Personal information
- Full name: Menzi Brayden Maphosa Mazwi
- Date of birth: 18 April 2006 (age 20)
- Place of birth: Newport, Wales
- Height: 1.74 m (5 ft 9 in)
- Position: Winger

Team information
- Current team: Birmingham City
- Number: 19

Youth career
- 2012–: Birmingham City

Senior career*
- Years: Team / Apps / (Gls)
- 2024–: Birmingham City / 0 / (0)
- 2026: → Queen of the South (loan) / 1 / (0)

International career^{‡}
- 2024: Wales U19 / 2 / (0)
- 2025–: Zimbabwe / 1 / (0)

= Menzi Mazwi =

Zimbabwean football player (born 2005)

Menzi Brayden Maphosa Mazwi (born 18 April 2006) is a professional footballer who plays as a forward for Birmingham City.

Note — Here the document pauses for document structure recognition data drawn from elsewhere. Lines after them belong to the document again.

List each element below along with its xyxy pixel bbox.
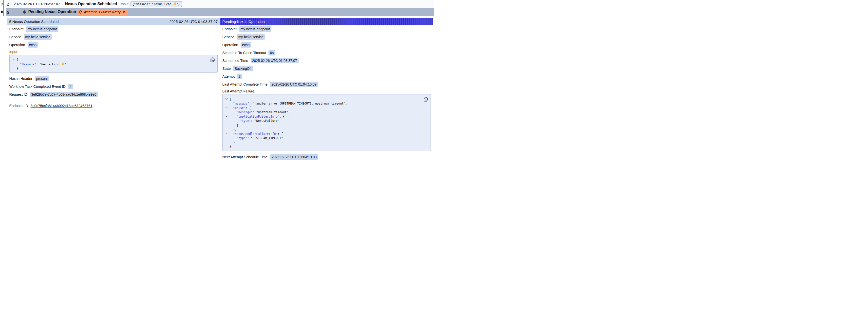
value-badge: my-hello-service bbox=[24, 34, 52, 40]
value-badge: present bbox=[35, 76, 49, 82]
value-badge: 0s bbox=[269, 50, 275, 56]
value-badge: my-nexus-endpoint bbox=[26, 26, 58, 32]
field-next-attempt-schedule-time: Next Attempt Schedule Time 2025-02-26 UT… bbox=[222, 153, 431, 161]
field-label: Scheduled Time bbox=[222, 59, 248, 63]
asterisk-icon bbox=[23, 10, 26, 14]
field-nexus-header: Nexus Header present bbox=[9, 75, 218, 83]
copy-icon[interactable] bbox=[211, 58, 215, 62]
attempt-retry-badge: Attempt 3 • Next Retry 0s bbox=[78, 9, 128, 15]
field-endpoint: Endpoint my-nexus-endpoint bbox=[9, 25, 218, 33]
field-label: Nexus Header bbox=[9, 77, 32, 80]
code-line: "type": "NexusFailure" bbox=[229, 119, 421, 123]
field-label: Operation bbox=[222, 43, 238, 47]
code-line: { bbox=[17, 58, 208, 62]
wave-emoji bbox=[61, 62, 64, 66]
value-badge: 3 bbox=[237, 74, 242, 79]
field-label: State bbox=[222, 67, 231, 70]
input-preview-text: {"Message":"Nexus Echo "} bbox=[132, 2, 180, 6]
pending-panel-title: Pending Nexus Operation bbox=[222, 20, 265, 24]
scheduled-panel-title: 5 Nexus Operation Scheduled bbox=[9, 20, 59, 24]
field-operation: Operation echo bbox=[222, 41, 431, 49]
collapse-chevron-icon[interactable] bbox=[225, 98, 228, 100]
pending-panel-header: Pending Nexus Operation bbox=[220, 18, 433, 25]
field-label: Service bbox=[9, 35, 22, 39]
code-line: } bbox=[229, 145, 421, 149]
code-line: "nexusHandlerFailureInfo": { bbox=[229, 132, 421, 136]
scheduled-panel-header: 5 Nexus Operation Scheduled 2025-02-26 U… bbox=[7, 18, 220, 25]
collapse-chevron-icon[interactable] bbox=[12, 59, 15, 60]
field-label: Service bbox=[222, 35, 235, 39]
code-line: "message": "handler error (UPSTREAM_TIME… bbox=[229, 102, 421, 106]
field-wft-completed-event-id: Workflow Task Completed Event ID 4 bbox=[9, 83, 218, 91]
field-service: Service my-hello-service bbox=[9, 33, 218, 41]
value-badge: 2025-02-26 UTC 01:04:10.09 bbox=[270, 82, 318, 87]
endpoint-id-link[interactable]: 3c0c75ccfa8144b092c13ce632463761 bbox=[31, 104, 93, 108]
code-line: } bbox=[229, 123, 421, 128]
value-badge: echo bbox=[28, 42, 38, 47]
code-line: "cause": { bbox=[229, 106, 421, 110]
code-line: { bbox=[229, 97, 421, 102]
code-line: }, bbox=[229, 127, 421, 132]
field-label: Input bbox=[9, 50, 17, 54]
value-badge: 4 bbox=[68, 84, 73, 89]
field-label: Endpoint bbox=[9, 27, 24, 31]
field-input-label: Input bbox=[9, 49, 218, 55]
field-endpoint: Endpoint my-nexus-endpoint bbox=[222, 25, 431, 33]
event-id-link[interactable]: 5 bbox=[7, 2, 9, 6]
retry-icon bbox=[79, 10, 83, 14]
field-scheduled-time: Scheduled Time 2025-02-26 UTC 01:03:37.0… bbox=[222, 57, 431, 65]
pending-detail-panel: Pending Nexus Operation Endpoint my-nexu… bbox=[220, 18, 433, 161]
field-label: Operation bbox=[9, 43, 25, 47]
value-badge: my-hello-service bbox=[237, 34, 265, 40]
value-badge: BackingOff bbox=[233, 66, 253, 71]
collapse-chevron-icon[interactable] bbox=[225, 133, 228, 134]
field-label: Last Attempt Failure bbox=[222, 89, 254, 93]
event-timestamp: 2025-02-26 UTC 01:03:37.07 bbox=[14, 2, 60, 6]
value-badge: 2025-02-26 UTC 01:04:13.93 bbox=[270, 154, 318, 160]
value-badge: 3e829b7e-7d67-4b08-aad3-b1e868bfe9e0 bbox=[30, 92, 98, 97]
field-attempt: Attempt 3 bbox=[222, 72, 431, 80]
field-last-attempt-complete-time: Last Attempt Complete Time 2025-02-26 UT… bbox=[222, 80, 431, 88]
field-request-id: Request ID 3e829b7e-7d67-4b08-aad3-b1e86… bbox=[9, 91, 218, 98]
collapse-chevron-icon[interactable] bbox=[225, 116, 228, 117]
value-badge: echo bbox=[241, 42, 251, 47]
field-endpoint-id: Endpoint ID 3c0c75ccfa8144b092c13ce63246… bbox=[9, 102, 218, 110]
timeline-dotted-connector bbox=[2, 5, 2, 16]
timeline-active-bar bbox=[3, 0, 4, 16]
event-input-label: Input bbox=[121, 2, 128, 6]
event-row-pending[interactable]: 5 Pending Nexus Operation Attempt 3 • Ne… bbox=[6, 8, 434, 16]
field-label: Request ID bbox=[9, 93, 27, 96]
value-badge: my-nexus-endpoint bbox=[239, 26, 271, 32]
scheduled-panel-timestamp: 2025-02-26 UTC 01:03:37.07 bbox=[169, 20, 218, 24]
timeline-pending-dot bbox=[1, 11, 3, 13]
code-line: "Message": "Nexus Echo " bbox=[17, 62, 208, 67]
pending-id-link[interactable]: 5 bbox=[7, 10, 9, 14]
failure-json-block[interactable]: { "message": "handler error (UPSTREAM_TI… bbox=[222, 94, 431, 151]
field-last-attempt-failure-label: Last Attempt Failure bbox=[222, 88, 431, 94]
input-json-block[interactable]: { "Message": "Nexus Echo "} bbox=[9, 55, 218, 73]
timeline-event-dot bbox=[1, 3, 3, 5]
field-operation: Operation echo bbox=[9, 41, 218, 49]
collapse-chevron-icon[interactable] bbox=[225, 107, 228, 108]
copy-icon[interactable] bbox=[424, 97, 428, 102]
field-label: Last Attempt Complete Time bbox=[222, 82, 268, 86]
field-label: Endpoint bbox=[222, 27, 237, 31]
field-label: Next Attempt Schedule Time bbox=[222, 155, 268, 159]
field-label: Endpoint ID bbox=[9, 104, 28, 108]
field-schedule-to-close-timeout: Schedule To Close Timeout 0s bbox=[222, 49, 431, 57]
event-input-preview-chip[interactable]: {"Message":"Nexus Echo "} bbox=[130, 1, 182, 7]
event-detail-panels: 5 Nexus Operation Scheduled 2025-02-26 U… bbox=[7, 18, 433, 161]
event-row-scheduled[interactable]: 5 2025-02-26 UTC 01:03:37.07 Nexus Opera… bbox=[6, 0, 434, 8]
event-title: Nexus Operation Scheduled bbox=[65, 2, 117, 6]
scheduled-detail-panel: 5 Nexus Operation Scheduled 2025-02-26 U… bbox=[7, 18, 220, 161]
field-state: State BackingOff bbox=[222, 65, 431, 72]
wave-emoji bbox=[173, 2, 177, 5]
code-line: } bbox=[17, 67, 208, 71]
code-line: } bbox=[229, 140, 421, 145]
code-line: "type": "UPSTREAM_TIMEOUT" bbox=[229, 136, 421, 140]
code-line: "message": "upstream timeout", bbox=[229, 110, 421, 115]
value-badge: 2025-02-26 UTC 01:03:37.07 bbox=[251, 58, 299, 63]
field-label: Schedule To Close Timeout bbox=[222, 51, 266, 55]
field-label: Attempt bbox=[222, 74, 235, 78]
field-service: Service my-hello-service bbox=[222, 33, 431, 41]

Born in Wales, he plays for the Zimbabwe national team.

==Career==
Mazi was part of Birmingham City's youth academy for 12 years. On 2 July 2024, he signed his first professional contract with Birmingham City for 3 years.

==International career==
Born in Wales, Mazwi is of Zimbabwean descent. On 12 March 2024, he was called up to the Wales U19s for a set of friendlies. He was called up to the senior Zimbabwe national team for the 2025 COSAFA Cup.